### WHAT YOU HAVE TO DO
From the entries that follow, copy exactly the lines beginning at the line holding "erinden Polonya'da kuş" and continuing through the line holding "04 bin dolar".

[Records drawn from a dataset]
────────────────────────────────────────

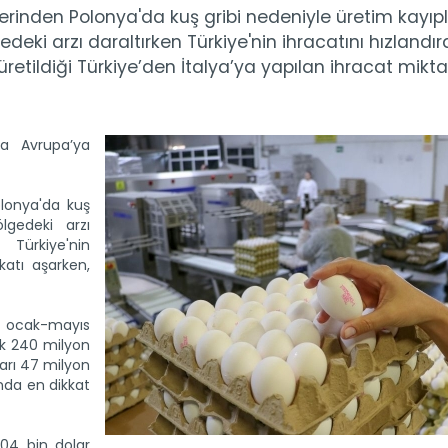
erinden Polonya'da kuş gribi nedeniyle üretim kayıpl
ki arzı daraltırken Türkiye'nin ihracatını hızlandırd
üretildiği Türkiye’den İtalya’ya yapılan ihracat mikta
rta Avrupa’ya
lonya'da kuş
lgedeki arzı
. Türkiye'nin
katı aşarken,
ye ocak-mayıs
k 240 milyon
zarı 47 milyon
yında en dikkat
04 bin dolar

────────────────────────────────────────

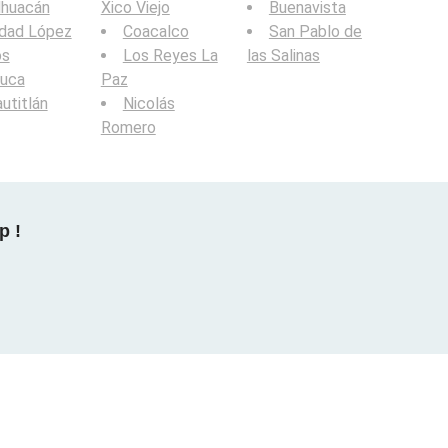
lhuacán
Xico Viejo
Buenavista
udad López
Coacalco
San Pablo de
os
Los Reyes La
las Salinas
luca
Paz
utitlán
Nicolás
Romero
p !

────────────────────────────────────────

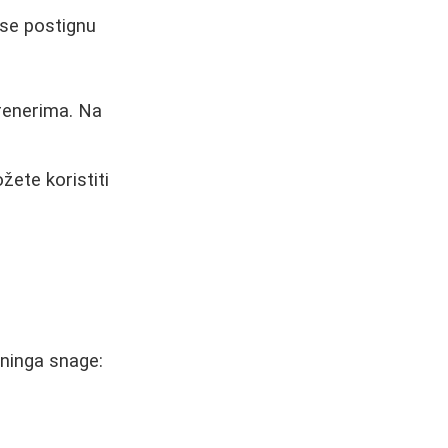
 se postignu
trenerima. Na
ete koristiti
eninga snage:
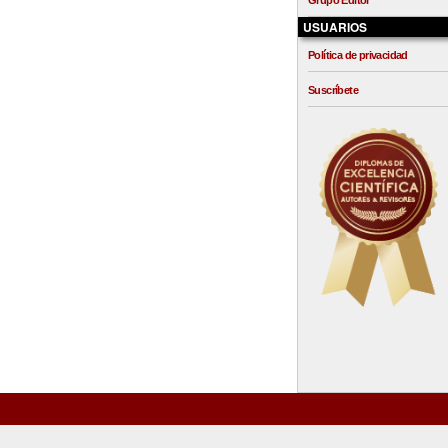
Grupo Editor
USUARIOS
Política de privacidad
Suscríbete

────────────────────────────────────────

### RESULT FOR THIS TASK
erinden Polonya'da kuş gribi nedeniyle üretim kayıpl
ki arzı daraltırken Türkiye'nin ihracatını hızlandırd
üretildiği Türkiye’den İtalya’ya yapılan ihracat mikta
rta Avrupa’ya
lonya'da kuş
lgedeki arzı
. Türkiye'nin
katı aşarken,
ye ocak-mayıs
k 240 milyon
zarı 47 milyon
yında en dikkat
04 bin dolar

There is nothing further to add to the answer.